Monday, June 23, 2014

Education, the devil's in the details.

Public education, in all it's present glory, like any oner human creation, is flawed. But the fact that it so obviously, so deplorably flawed is what is depressing. Thirty years ago, kids in school where told a story. A story where if you when to school, and you got a college degree, then you would get a decent job. And now look what's happening. College people dropping out fresh from the campus life, bent double with the debt which they carry, and not even the good chance of finding a suitable job. Now, not all of this blame is to be put onto the system, although most of it should be. The small portion of error not belonging to the system is attributable to society, and it's perceptions on jobs. Nobody wants to be a fast food server or a farm worker. So even when the opportunities arise, we decline such an offer mostly out of pride and what society finds acceptable for a college graduate to seek employment. But tackling that would be trying to cure the symptoms.

The problem lies in the fact that public education was conceived, planned and structured around the intellectual ideas of the Enlightenment and the economic format of the Industrial Age.

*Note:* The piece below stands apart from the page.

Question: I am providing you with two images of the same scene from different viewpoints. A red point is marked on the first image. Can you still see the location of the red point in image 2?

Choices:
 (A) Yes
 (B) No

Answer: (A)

And so now even a traditional school is built around the idea of a factory. Bells regulating time, lockers, the works. But it's not the only outcome. We also arrange kids in batches of age, as if the most relevant thing pertaining to education that kids have in common is when they where born. A horrible miscalculation. Not to mention the gross defilement of any Arts programs in public schools. As if the only thing kids need to be happy is to have textbooks worth of facts on science and math and english crammed down their throats.

Oh, but wait, there's more! You need to sit still, pay attention. Answer these questions using the proper methods. There is only one right way to do it, and the answer is in the back of the book. And no collaboration. Let me repeat that; "NO COLLABORATION." Aren't schools supposed to teach you useful, real-world knowledge? And if that is true (or I'm merely riding on a idealist delusion), then shouldn't we be able to work in groups on almost everything? You're not going to be working alone all the time when you're in the real work force. Trying to evaluate students differently is like trying to determine the he health of the entire hive from just one bee.

Now, there are exceptions. There are enough people who fit into this mold, who are "smarter", to keep the delusion going. If that kid could make it so far, then everybody can make it that far, and anyone who does't excel in the same field, at the same pace, with the same proficiency is simply lazy. You could waste artistic genius simply because they weren't exemplary in the sciences. At that point, who cares? Artistic genius! But no, sit down, pick up your pencil, and neatly bubble in and answer, and no talking.